### Stored data
------------------------------
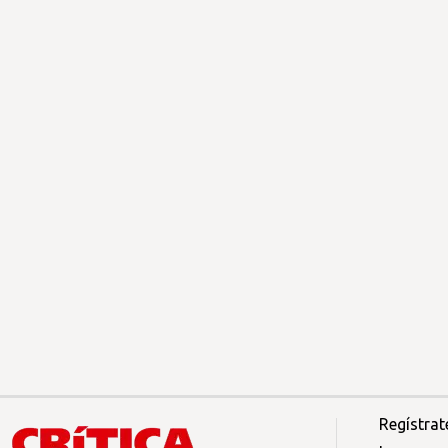
Regístrat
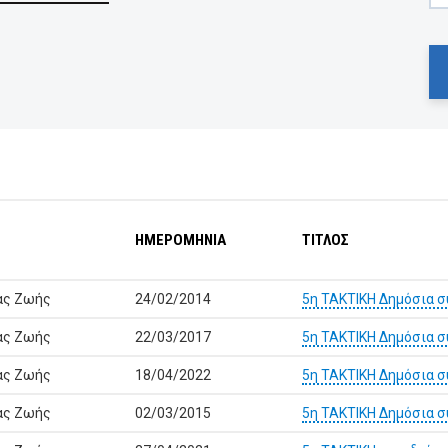
ΗΜΕΡΟΜΗΝΙΑ
ΤΙΤΛΟΣ
ας Ζωής
24/02/2014
5η ΤΑΚΤΙΚΗ Δημόσια 
ας Ζωής
22/03/2017
5η ΤΑΚΤΙΚΗ Δημόσια 
ας Ζωής
18/04/2022
5η ΤΑΚΤΙΚΗ Δημόσια 
ας Ζωής
02/03/2015
5η ΤΑΚΤΙΚΗ Δημόσια 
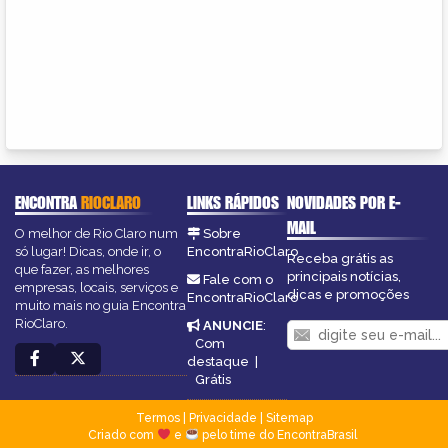
ENCONTRA
RIOCLARO
LINKS RÁPIDOS
NOVIDADES POR E-
MAIL
O melhor de Rio Claro num
Sobre
só lugar! Dicas, onde ir, o
EncontraRioClaro
Receba grátis as
que fazer, as melhores
principais notícias,
Fale com o
empresas, locais, serviços e
dicas e promoções
EncontraRioClaro
muito mais no guia Encontra
RioClaro.
ANUNCIE
:
Com
destaque
|
Grátis
Termos
|
Privacidade
|
Sitemap
Criado com
e
pelo time do EncontraBrasil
------------------------------
### Exercise objective
Without the pictures, give every line above again exactly.

### Response area
Regístrat
ΗΜΕΡΟΜΗΝΙΑ
ΤΙΤΛΟΣ
ας Ζωής
24/02/2014
5η ΤΑΚΤΙΚΗ Δημόσια 
ας Ζωής
22/03/2017
5η ΤΑΚΤΙΚΗ Δημόσια 
ας Ζωής
18/04/2022
5η ΤΑΚΤΙΚΗ Δημόσια 
ας Ζωής
02/03/2015
5η ΤΑΚΤΙΚΗ Δημόσια 
ENCONTRA
RIOCLARO
LINKS RÁPIDOS
NOVIDADES POR E-
MAIL
O melhor de Rio Claro num
Sobre
só lugar! Dicas, onde ir, o
EncontraRioClaro
Receba grátis as
que fazer, as melhores
principais notícias,
Fale com o
empresas, locais, serviços e
dicas e promoções
EncontraRioClaro
muito mais no guia Encontra
RioClaro.
ANUNCIE
:
Com
destaque
|
Grátis
Termos
|
Privacidade
|
Sitemap
Criado com
e
pelo time do EncontraBrasil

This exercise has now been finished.